En Allemagne, les jeunes sont descendus dans la rue dans plus de 220 villes, scandant « Nous sommes ici, nous sommes bruyants, parce que vous nous volez notre futur ! » En France, la grève pour le climat s’est épanouie dans les rues de Paris, chaque pancarte rivalisant d’originalité : « La Terre est plus chaude que Francky Vincent », « Error 404 : future not found » ou « Désolé maman, je sèche comme la planète ».

Les actions se sont largement déployées hors des capitales, comme dans le village de Forcalquier, où des enfants ont occupé la mairie, ou encore à Lyon, où de tous petits ont fait « l’école buissonnière » avec leurs parents.

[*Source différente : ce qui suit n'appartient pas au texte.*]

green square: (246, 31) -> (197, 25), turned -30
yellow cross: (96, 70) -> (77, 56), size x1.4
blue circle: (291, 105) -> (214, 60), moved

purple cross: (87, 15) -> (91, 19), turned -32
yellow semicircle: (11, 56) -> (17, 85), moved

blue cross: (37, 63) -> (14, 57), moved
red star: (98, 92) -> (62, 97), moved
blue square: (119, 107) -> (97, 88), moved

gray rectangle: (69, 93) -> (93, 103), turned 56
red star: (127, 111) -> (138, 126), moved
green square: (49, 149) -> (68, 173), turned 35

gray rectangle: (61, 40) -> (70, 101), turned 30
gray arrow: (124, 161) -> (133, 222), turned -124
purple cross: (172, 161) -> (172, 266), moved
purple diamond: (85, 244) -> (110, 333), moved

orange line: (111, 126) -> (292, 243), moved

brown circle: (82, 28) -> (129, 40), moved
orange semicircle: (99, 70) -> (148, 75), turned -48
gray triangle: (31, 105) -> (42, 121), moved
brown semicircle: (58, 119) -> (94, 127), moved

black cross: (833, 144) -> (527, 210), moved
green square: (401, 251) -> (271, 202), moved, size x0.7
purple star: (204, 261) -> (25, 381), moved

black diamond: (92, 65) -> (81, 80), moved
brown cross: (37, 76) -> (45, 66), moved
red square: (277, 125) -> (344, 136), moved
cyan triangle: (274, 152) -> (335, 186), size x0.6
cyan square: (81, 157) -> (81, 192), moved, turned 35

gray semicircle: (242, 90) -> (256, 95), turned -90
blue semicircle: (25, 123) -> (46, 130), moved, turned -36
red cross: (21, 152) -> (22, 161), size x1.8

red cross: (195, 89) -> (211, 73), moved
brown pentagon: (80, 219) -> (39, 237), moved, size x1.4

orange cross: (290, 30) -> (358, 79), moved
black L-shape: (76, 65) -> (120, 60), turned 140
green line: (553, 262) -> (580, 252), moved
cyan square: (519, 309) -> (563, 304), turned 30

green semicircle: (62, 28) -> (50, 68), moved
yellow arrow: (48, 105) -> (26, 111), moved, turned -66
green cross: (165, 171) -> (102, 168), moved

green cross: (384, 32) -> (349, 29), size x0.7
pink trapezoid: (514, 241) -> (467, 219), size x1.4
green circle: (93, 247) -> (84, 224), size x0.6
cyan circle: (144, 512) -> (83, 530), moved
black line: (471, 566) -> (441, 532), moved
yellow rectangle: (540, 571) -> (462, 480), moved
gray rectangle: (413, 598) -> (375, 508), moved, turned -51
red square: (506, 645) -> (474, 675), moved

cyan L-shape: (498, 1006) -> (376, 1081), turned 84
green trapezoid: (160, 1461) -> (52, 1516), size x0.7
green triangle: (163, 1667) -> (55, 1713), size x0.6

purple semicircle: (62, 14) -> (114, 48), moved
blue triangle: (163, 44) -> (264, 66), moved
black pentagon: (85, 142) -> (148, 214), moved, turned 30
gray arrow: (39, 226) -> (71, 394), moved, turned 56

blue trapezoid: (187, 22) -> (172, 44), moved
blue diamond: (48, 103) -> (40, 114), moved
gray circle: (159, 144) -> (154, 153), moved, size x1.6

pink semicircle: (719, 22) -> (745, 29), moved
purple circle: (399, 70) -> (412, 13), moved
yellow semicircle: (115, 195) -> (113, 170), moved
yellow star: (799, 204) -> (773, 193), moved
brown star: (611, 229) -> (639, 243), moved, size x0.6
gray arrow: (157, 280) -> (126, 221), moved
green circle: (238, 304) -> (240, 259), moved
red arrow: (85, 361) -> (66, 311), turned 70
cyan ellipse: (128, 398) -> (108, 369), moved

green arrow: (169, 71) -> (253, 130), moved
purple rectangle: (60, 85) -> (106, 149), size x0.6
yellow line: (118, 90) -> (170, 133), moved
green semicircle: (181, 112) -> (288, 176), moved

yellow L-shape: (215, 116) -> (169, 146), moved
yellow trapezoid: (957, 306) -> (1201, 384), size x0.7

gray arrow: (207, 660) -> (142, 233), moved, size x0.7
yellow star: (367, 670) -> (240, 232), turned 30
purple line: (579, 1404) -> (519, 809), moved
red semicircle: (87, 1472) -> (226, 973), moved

Ces mobilisations se sont répétées régulièrement tout au long de l’année, tentant des jonctions avec le mouvement des Gilets jaunes, lors des marches organisées les samedis, mais également avec d’autres mouvements écolos comme Extinction Rebellion. En novembre, l’organisation Youth For Climate France constatait cependant que « les marches ne [suffisaient] plus ».

Les autres temps forts du mois :

  • Le 11 mars, le président algérien Bouteflika annonçait qu’il ne se représenterait pas à l’élection présidentielle. Mais alors que le peuple algérien secouait le joug de son gouvernement, des manœuvres discrètes se poursuivaient autour de l’exploitation possible des gaz de schiste.
  • Le 15 mars, le cyclone Idai a dévasté la ville portuaire mozambicaine de Beira puis a traversé le pays, semant la mort et la désolation jusqu’aux Zimbabwe et Malawi voisins.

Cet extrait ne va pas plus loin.